(Page images and extracted text)
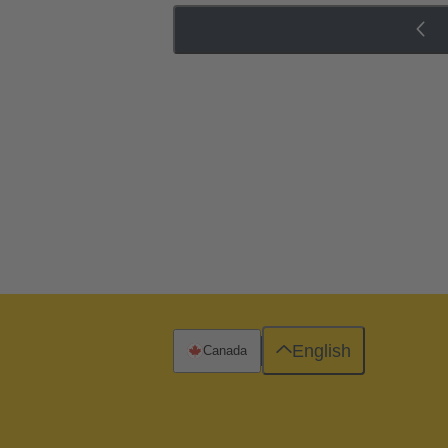
English
Canada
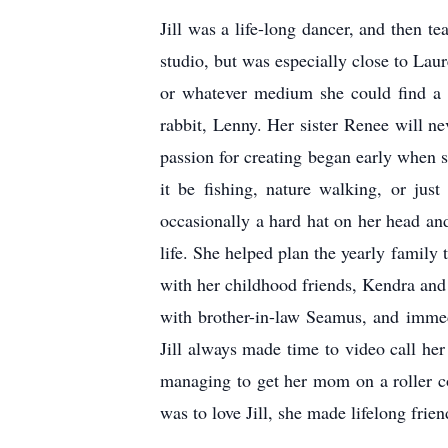
Jill was a life-long dancer, and then t
studio, but was especially close to Laur
or whatever medium she could find a y
rabbit, Lenny. Her sister Renee will ne
passion for creating began early when 
it be fishing, nature walking, or jus
occasionally a hard hat on her head an
life. She helped plan the yearly family
with her childhood friends, Kendra and 
with brother-in-law Seamus, and immedi
Jill always made time to video call her
managing to get her mom on a roller coa
was to love Jill, she made lifelong fri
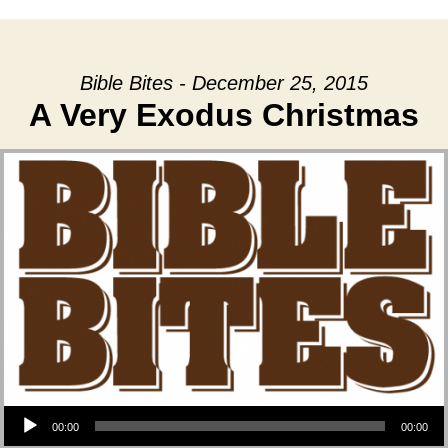
Bible Bites - December 25, 2015
A Very Exodus Christmas
Audio Player
00:00
00:00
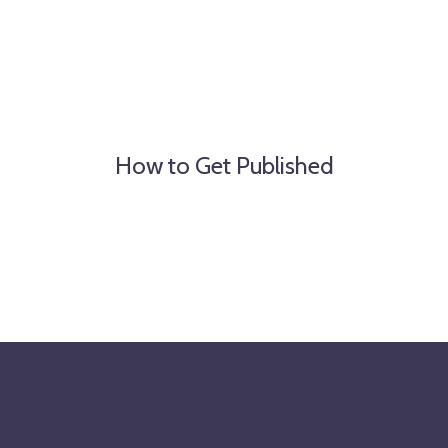
How to Get Published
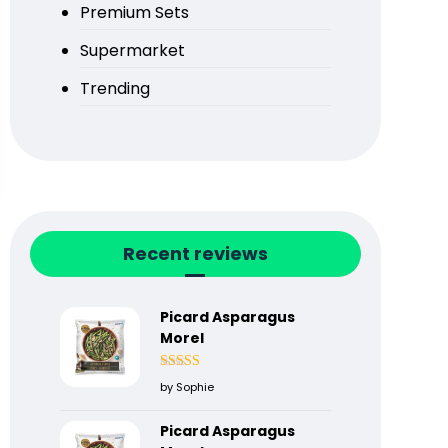
Premium Sets
Supermarket
Trending
Recent reviews
Picard Asparagus
Morel
Rated
5
out
by Sophie
of 5
Picard Asparagus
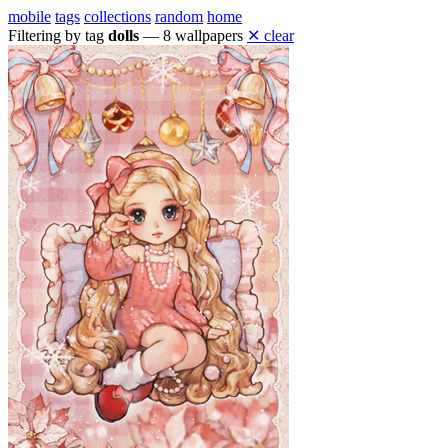
mobile
tags
collections
random
home
Filtering by tag
dolls
— 8 wallpapers
✕ clear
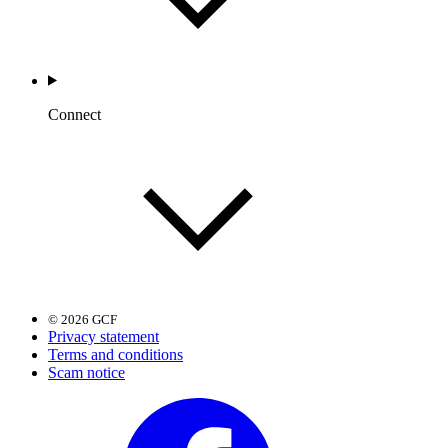
Connect
© 2026 GCF
Privacy statement
Terms and conditions
Scam notice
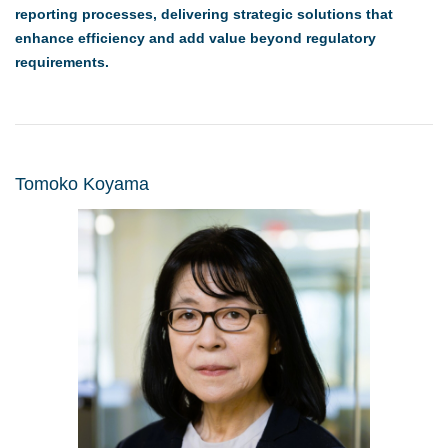
reporting processes, delivering strategic solutions that
enhance efficiency and add value beyond regulatory
requirements.
Tomoko Koyama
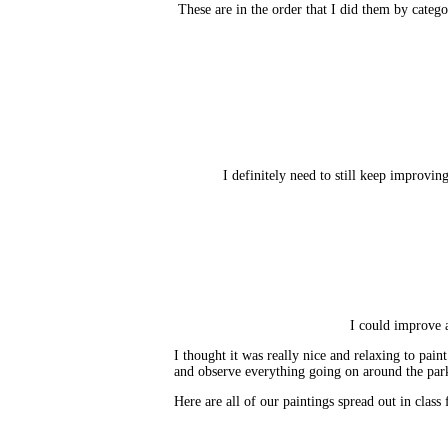
These are in the order that I did them by categor
I definitely need to still keep improving
I could improve a
I thought it was really nice and relaxing to paint
and observe everything going on around the par
Here are all of our paintings spread out in class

(Work request):
Your answer should be the lines above from the one that contains "Filtering by tag" through the last, set down exactly, with the pictures removed.

(Solution to this problem):
Filtering by tag
dolls
— 8 wallpapers
✕ clear
Connect
© 2026 GCF
Privacy statement
Terms and conditions
Scam notice
reporting processes, delivering strategic solutions that
enhance efficiency and add value beyond regulatory
requirements.
Tomoko Koyama
These are in the order that I did them by categor
I definitely need to still keep improving
I could improve a
I thought it was really nice and relaxing to paint
and observe everything going on around the par
Here are all of our paintings spread out in class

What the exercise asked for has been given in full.